LANDSCAPE PATTERNS AND CLIMATIC CHANGE: 1200 YEARS OF VEGETATION CHANGE ON THE NORTHWEST WISCONSIN SAND PLAIN
Randy Calcote, Limnological Research Center, University of Minnesota
Sara Hotchkiss, Botany Department, University of Wisconsin, Madison
Elizabeth A. Lynch, Department of Biology, Luther College, Decorah, IA
The objective of this study is to determine the natural variability of the vegetation mosaic recorded in Public Land Survey (PLS) data of the 1850s. We used fossil pollen and charcoal from sediments of seven small deep lakes on the 450 km2 sand plain in northwestern Wisconsin to reconstruct vegetation and fire history over the past 1200 years. Our results indicate that vegetation and fire regimes have changed dramatically.
We used PLS data and pre-ragweed rise pollen assemblages to develop methods of interpreting the pre-European vegetation types from pollen assemblages. Cluster analysis identified five common vegetation types from PLS data within a 5km radius around 42 random points and 31 small, deep lakes. Pre-European pollen assemblages from the lakes were used to sample the range of pollen assemblages produced by each vegetation type. We then constructed a key to interpret fossil pollen percentages in terms of the five pre-European vegetation types using the analog method and ratios of pollen types. The key gives the correct vegetation interpretation of our pre-European pollen assemblages ~90% of the time.
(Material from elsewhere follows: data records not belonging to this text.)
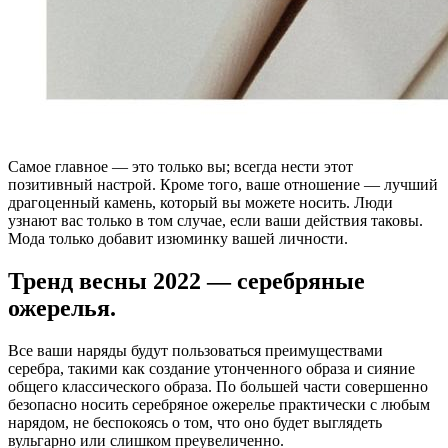
Самое главное — это только вы; всегда нести этот
позитивный настрой. Кроме того, ваше отношение — лучший
драгоценный камень, который вы можете носить. Люди
узнают вас только в том случае, если ваши действия таковы.
Мода только добавит изюминку вашей личности.
Тренд весны 2022 — серебряные
ожерелья.
Все ваши наряды будут пользоваться преимуществами
серебра, такими как создание утонченного образа и сияние
общего классического образа. По большей части совершенно
безопасно носить серебряное ожерелье практически с любым
нарядом, не беспокоясь о том, что оно будет выглядеть
вульгарно или слишком преувеличенно.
At sites in the southern sand plain white pine increased in abundance about 700 years ago. Nonarboreal pollen decreased about the same time, suggesting that tree cover increased. The timing and degree of increase in tree pollen varies from site to site, but at several sites decreased charcoal influx precedes the increase of white pine and mesic trees by a century or more. This suggests that moister conditions decreased fire frequency, allowing succession to a more mesic forest. One site in the fire-prone central region had little change in vegetation during this period and the charcoal influx increased, presumably due to increased fuel production.
Paleoecological records from other Midwestern sites indicate a trend toward cooler/moister conditions 700-150 cal yr BP. Our results suggest that the vegetation of the sand plain changed dramatically in response to these relatively small regional climatic changes, but that local site conditions tempered the magnitude and timing of this response. Our results also suggest that the presettlement vegetation represented by the witness tree records may have been a result of several centuries of cool, moist conditions, and restoration goals need to take natural variability and future climate into account.